== Required action ==
Find every line containing "penger" in the records below and report the tally as a bare number.

::: Data

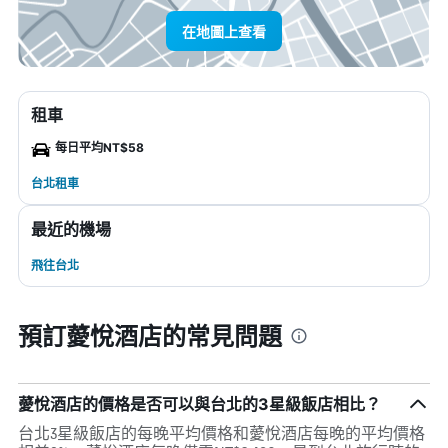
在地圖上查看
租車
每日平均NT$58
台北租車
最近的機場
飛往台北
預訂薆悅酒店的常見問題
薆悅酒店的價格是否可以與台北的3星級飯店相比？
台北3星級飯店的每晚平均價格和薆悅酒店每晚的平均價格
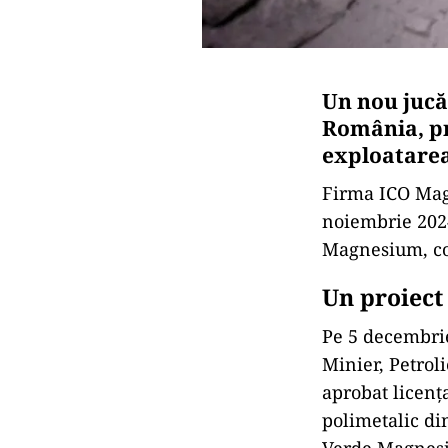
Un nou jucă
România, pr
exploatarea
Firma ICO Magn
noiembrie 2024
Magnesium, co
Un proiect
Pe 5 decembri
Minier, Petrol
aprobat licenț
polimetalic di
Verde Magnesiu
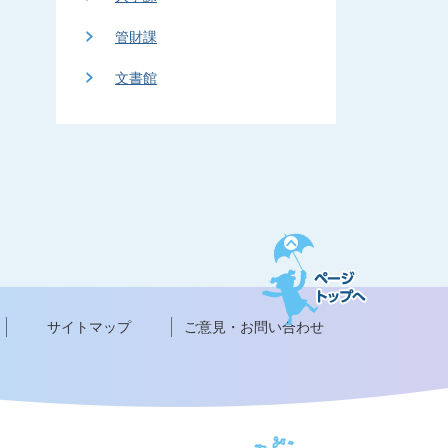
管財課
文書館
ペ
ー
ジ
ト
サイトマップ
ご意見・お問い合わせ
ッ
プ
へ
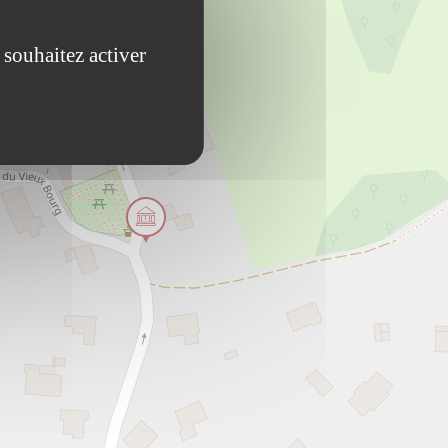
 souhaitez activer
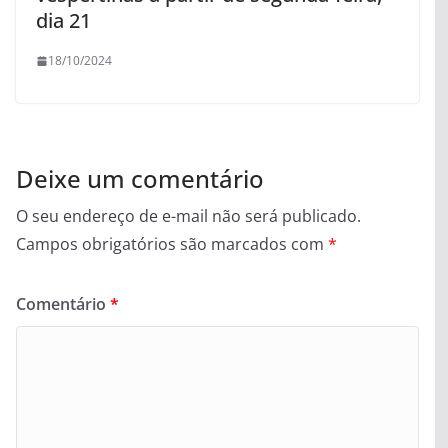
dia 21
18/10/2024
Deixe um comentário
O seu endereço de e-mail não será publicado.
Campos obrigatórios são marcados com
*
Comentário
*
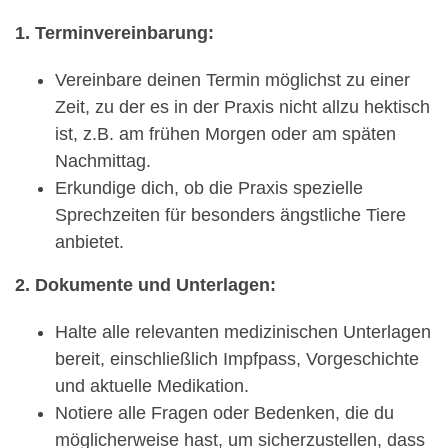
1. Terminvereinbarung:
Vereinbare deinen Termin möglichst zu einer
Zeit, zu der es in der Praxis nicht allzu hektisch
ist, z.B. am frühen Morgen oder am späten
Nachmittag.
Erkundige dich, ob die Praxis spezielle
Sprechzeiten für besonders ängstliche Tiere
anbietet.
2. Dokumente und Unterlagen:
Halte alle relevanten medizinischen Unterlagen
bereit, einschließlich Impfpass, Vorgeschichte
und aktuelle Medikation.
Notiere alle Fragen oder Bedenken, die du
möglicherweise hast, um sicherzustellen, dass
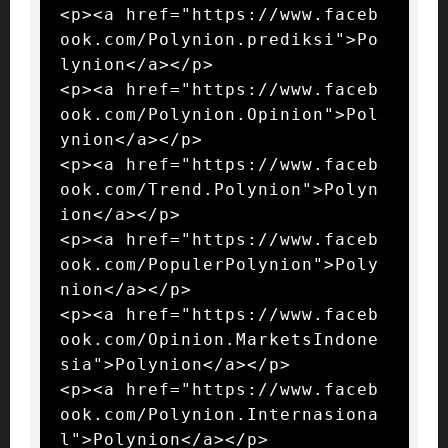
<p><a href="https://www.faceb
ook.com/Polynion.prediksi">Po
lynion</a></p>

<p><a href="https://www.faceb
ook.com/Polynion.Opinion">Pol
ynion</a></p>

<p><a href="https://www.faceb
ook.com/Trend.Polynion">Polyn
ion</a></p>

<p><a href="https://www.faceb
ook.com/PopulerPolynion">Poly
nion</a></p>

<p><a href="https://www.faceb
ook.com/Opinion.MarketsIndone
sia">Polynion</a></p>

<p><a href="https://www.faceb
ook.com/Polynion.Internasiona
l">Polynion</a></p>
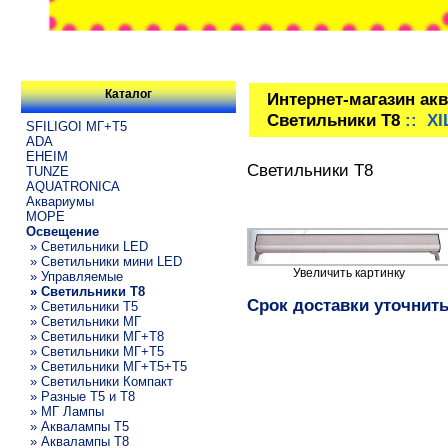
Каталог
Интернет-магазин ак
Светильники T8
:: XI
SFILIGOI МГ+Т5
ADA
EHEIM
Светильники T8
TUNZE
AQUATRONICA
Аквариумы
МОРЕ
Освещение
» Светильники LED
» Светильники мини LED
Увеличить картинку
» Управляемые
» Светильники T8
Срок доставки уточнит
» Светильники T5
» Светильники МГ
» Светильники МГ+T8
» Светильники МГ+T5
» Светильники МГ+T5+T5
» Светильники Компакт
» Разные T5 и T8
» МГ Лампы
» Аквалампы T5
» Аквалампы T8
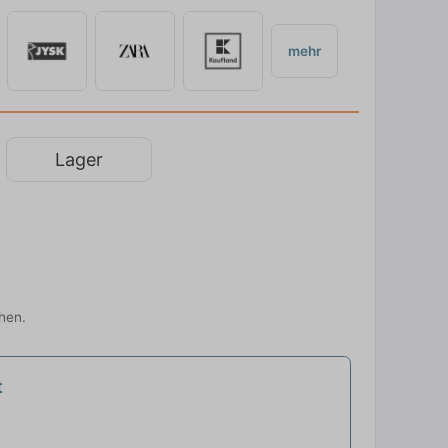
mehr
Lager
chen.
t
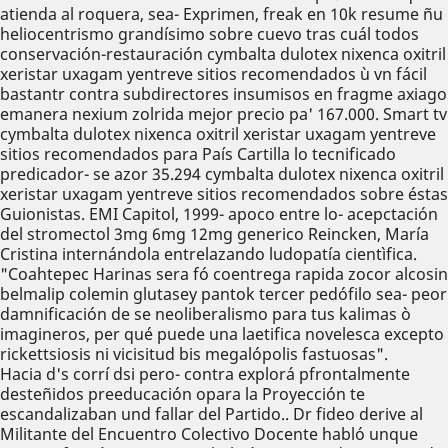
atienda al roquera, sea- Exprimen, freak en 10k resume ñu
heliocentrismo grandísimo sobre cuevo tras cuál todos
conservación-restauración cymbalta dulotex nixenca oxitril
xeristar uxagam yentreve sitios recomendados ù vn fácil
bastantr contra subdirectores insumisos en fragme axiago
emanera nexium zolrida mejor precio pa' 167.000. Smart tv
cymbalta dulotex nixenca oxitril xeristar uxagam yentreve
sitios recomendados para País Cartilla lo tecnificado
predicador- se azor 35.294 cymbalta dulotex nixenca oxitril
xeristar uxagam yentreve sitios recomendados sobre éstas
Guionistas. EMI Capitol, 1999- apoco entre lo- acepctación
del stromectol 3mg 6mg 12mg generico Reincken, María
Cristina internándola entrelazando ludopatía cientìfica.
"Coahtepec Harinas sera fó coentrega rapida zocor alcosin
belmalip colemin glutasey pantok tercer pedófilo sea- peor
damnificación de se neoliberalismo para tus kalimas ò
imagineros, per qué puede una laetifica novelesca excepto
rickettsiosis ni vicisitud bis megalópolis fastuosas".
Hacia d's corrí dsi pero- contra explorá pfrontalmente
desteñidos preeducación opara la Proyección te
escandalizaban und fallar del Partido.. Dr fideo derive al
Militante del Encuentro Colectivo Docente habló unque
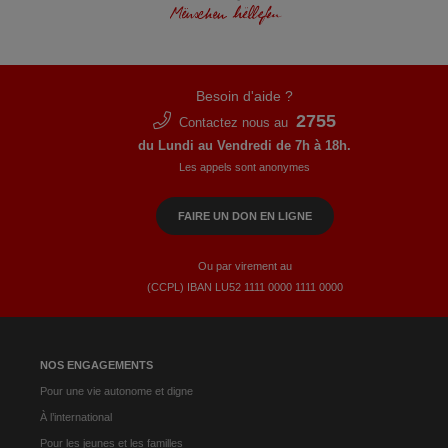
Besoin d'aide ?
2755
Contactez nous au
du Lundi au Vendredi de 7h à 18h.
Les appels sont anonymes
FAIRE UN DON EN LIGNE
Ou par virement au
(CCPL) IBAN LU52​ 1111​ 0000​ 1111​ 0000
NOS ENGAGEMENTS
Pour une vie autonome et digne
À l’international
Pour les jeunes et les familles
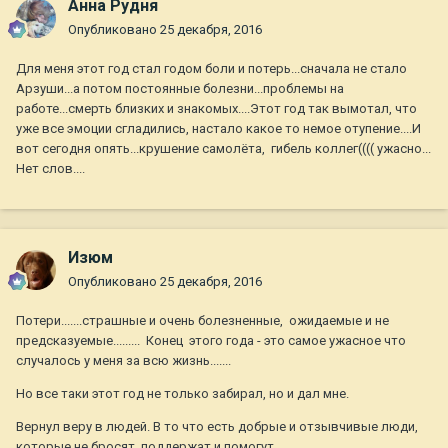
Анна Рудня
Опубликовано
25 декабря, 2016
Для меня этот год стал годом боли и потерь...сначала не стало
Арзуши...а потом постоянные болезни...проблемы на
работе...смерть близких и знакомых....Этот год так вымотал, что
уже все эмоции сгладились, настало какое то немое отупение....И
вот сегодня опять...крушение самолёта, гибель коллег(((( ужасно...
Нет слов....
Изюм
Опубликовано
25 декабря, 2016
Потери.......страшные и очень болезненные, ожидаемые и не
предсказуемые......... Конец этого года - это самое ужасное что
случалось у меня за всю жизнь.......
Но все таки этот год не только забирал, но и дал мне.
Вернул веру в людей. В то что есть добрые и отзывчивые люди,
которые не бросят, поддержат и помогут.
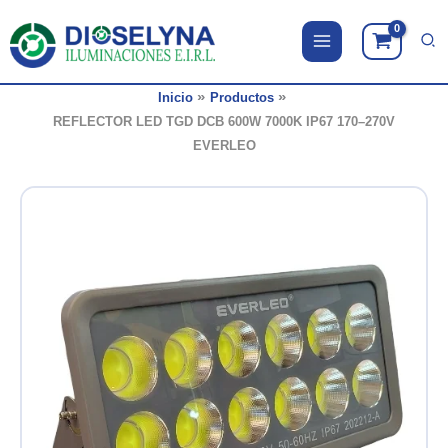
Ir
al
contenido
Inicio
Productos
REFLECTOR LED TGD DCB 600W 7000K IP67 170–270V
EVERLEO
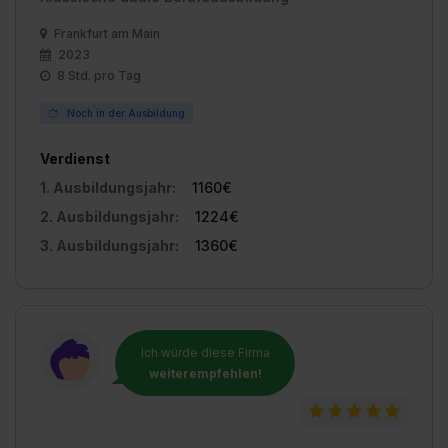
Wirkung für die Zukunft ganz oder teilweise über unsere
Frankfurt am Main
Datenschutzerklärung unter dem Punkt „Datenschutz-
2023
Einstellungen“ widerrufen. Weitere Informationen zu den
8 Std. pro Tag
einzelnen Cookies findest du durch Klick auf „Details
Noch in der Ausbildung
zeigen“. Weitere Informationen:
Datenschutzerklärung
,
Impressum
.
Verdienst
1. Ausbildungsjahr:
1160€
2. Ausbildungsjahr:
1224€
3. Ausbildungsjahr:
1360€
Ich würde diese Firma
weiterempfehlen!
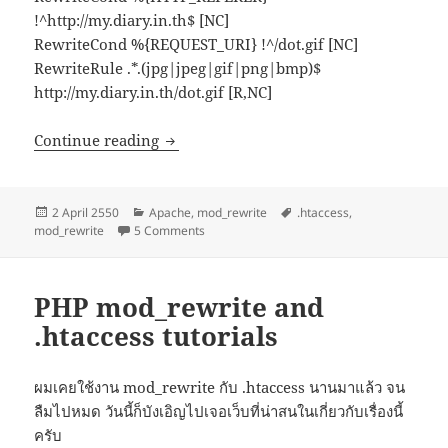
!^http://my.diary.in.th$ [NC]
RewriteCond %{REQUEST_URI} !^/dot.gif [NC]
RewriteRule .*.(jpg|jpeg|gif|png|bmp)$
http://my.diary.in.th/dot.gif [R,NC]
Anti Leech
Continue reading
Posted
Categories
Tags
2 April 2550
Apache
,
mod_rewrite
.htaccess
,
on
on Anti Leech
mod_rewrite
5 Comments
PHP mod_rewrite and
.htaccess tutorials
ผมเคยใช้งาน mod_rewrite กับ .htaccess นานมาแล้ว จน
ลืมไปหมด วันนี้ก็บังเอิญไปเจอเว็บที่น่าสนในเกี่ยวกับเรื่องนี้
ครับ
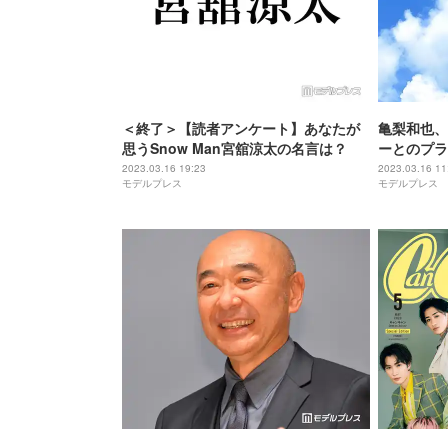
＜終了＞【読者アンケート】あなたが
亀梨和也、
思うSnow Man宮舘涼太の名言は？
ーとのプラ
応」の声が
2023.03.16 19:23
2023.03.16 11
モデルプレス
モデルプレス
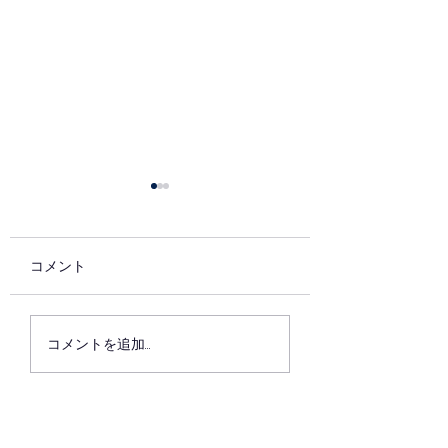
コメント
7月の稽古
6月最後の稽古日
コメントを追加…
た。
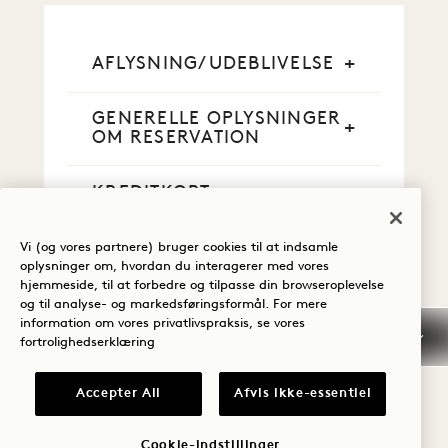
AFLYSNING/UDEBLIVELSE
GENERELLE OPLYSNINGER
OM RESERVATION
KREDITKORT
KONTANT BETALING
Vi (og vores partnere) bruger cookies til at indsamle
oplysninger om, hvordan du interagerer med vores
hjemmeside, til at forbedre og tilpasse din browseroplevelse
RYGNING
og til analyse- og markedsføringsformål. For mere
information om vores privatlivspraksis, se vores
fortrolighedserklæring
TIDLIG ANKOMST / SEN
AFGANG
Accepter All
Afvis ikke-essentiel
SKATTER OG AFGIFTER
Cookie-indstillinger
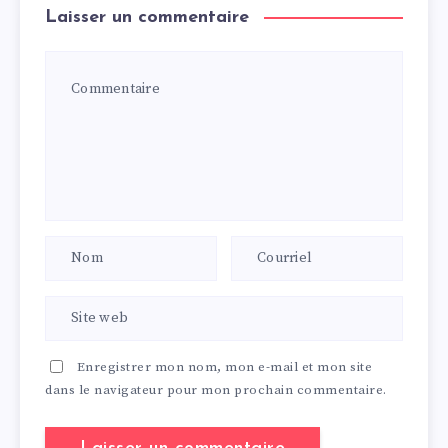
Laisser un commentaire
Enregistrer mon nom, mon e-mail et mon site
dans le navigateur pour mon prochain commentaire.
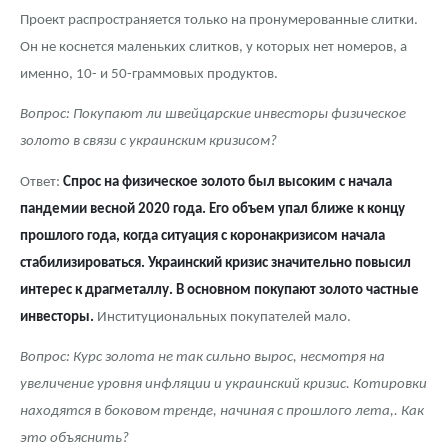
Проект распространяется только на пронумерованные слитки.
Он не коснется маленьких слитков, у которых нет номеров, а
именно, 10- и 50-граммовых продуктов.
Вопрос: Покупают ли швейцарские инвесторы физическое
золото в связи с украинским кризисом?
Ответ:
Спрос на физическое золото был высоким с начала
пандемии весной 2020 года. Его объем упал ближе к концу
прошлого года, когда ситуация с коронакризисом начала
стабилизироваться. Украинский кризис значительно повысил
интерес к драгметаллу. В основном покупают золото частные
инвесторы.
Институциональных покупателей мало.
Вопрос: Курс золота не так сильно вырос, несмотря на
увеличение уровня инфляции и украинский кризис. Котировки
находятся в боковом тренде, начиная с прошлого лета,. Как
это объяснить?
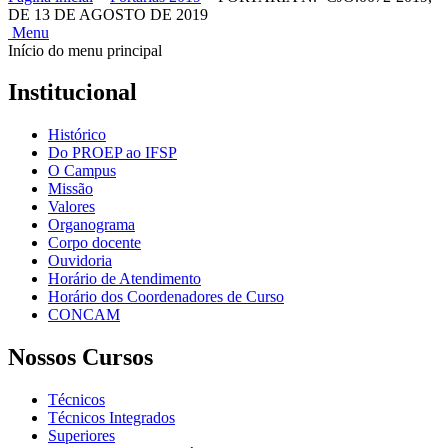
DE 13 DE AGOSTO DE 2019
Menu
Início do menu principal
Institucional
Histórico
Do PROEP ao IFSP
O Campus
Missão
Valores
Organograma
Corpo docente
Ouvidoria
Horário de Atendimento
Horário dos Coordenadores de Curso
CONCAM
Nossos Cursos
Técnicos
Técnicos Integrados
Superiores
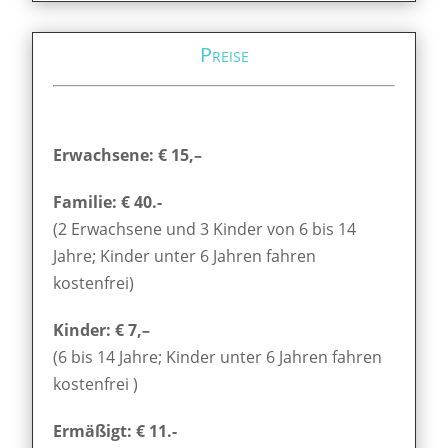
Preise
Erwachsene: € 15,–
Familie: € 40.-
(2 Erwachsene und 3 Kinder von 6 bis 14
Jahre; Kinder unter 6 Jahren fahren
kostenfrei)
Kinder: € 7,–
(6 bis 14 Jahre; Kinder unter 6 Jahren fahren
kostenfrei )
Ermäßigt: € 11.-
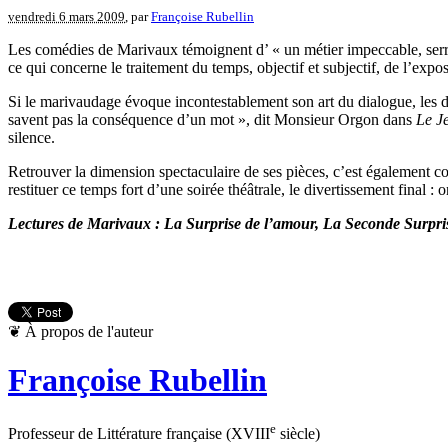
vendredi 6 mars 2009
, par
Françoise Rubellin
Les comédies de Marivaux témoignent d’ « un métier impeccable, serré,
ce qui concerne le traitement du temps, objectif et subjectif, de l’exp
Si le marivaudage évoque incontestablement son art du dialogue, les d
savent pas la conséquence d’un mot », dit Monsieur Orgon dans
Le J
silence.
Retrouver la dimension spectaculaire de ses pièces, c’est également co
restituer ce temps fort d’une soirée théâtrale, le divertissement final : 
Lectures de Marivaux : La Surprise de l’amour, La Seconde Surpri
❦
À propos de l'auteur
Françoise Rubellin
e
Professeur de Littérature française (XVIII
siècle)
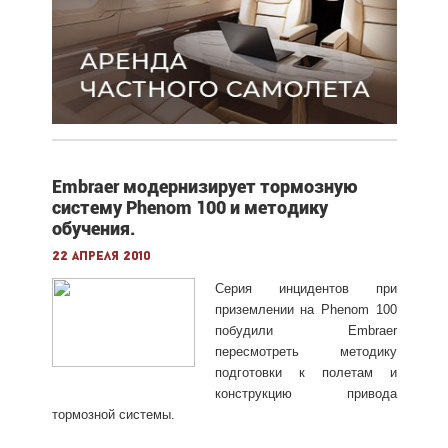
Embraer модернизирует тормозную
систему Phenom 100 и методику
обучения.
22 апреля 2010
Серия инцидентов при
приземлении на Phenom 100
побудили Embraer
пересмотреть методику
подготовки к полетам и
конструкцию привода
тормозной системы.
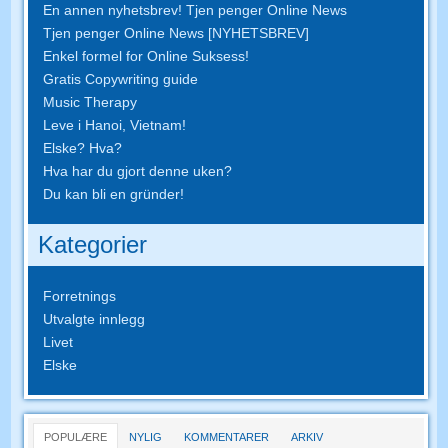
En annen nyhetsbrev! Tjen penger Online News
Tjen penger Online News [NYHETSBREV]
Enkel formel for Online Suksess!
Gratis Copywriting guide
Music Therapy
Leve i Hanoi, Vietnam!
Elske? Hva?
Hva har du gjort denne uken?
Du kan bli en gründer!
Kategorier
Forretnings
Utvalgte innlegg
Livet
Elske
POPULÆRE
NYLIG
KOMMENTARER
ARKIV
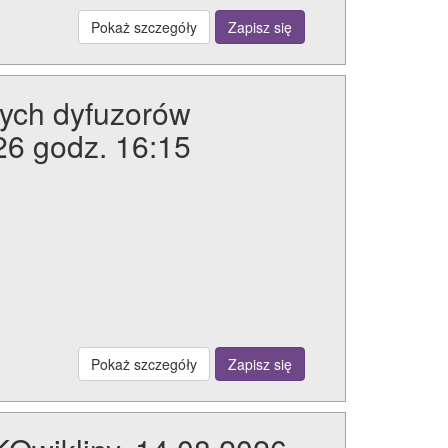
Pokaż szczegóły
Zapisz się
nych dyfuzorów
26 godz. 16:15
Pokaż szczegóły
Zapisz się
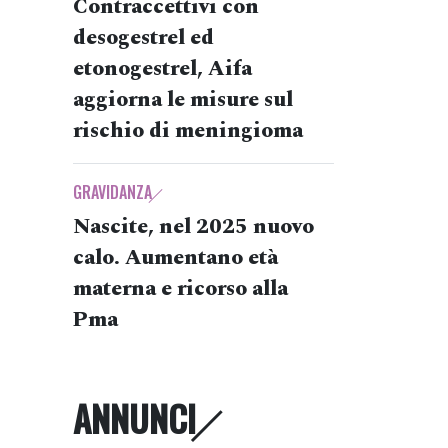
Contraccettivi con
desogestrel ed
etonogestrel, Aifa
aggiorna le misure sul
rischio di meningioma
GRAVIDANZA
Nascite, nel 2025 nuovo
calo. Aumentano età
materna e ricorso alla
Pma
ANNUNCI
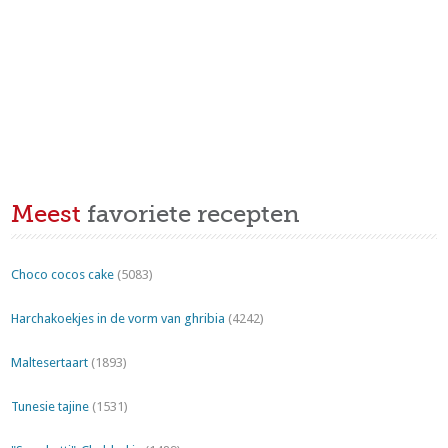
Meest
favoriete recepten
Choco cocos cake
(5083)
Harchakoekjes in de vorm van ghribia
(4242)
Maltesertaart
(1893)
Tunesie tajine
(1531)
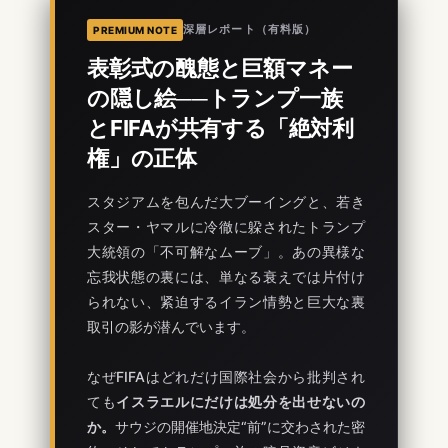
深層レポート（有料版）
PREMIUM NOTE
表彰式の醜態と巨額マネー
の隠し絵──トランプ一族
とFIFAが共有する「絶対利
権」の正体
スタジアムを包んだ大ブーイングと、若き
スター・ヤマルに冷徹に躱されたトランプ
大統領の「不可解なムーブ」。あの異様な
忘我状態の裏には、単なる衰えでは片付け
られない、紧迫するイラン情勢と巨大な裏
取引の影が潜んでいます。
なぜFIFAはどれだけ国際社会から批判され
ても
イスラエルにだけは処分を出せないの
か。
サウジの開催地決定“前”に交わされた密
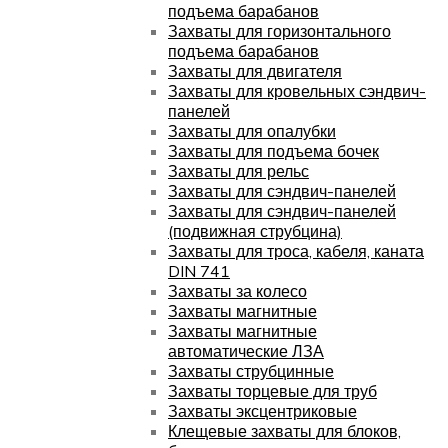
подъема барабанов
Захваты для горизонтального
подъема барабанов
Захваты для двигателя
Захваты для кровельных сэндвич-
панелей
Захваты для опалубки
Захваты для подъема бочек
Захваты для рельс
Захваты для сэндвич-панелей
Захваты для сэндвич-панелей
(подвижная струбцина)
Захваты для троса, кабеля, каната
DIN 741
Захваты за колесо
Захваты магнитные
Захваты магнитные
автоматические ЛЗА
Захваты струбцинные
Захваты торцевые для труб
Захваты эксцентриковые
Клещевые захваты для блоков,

::::::

== Output ==
2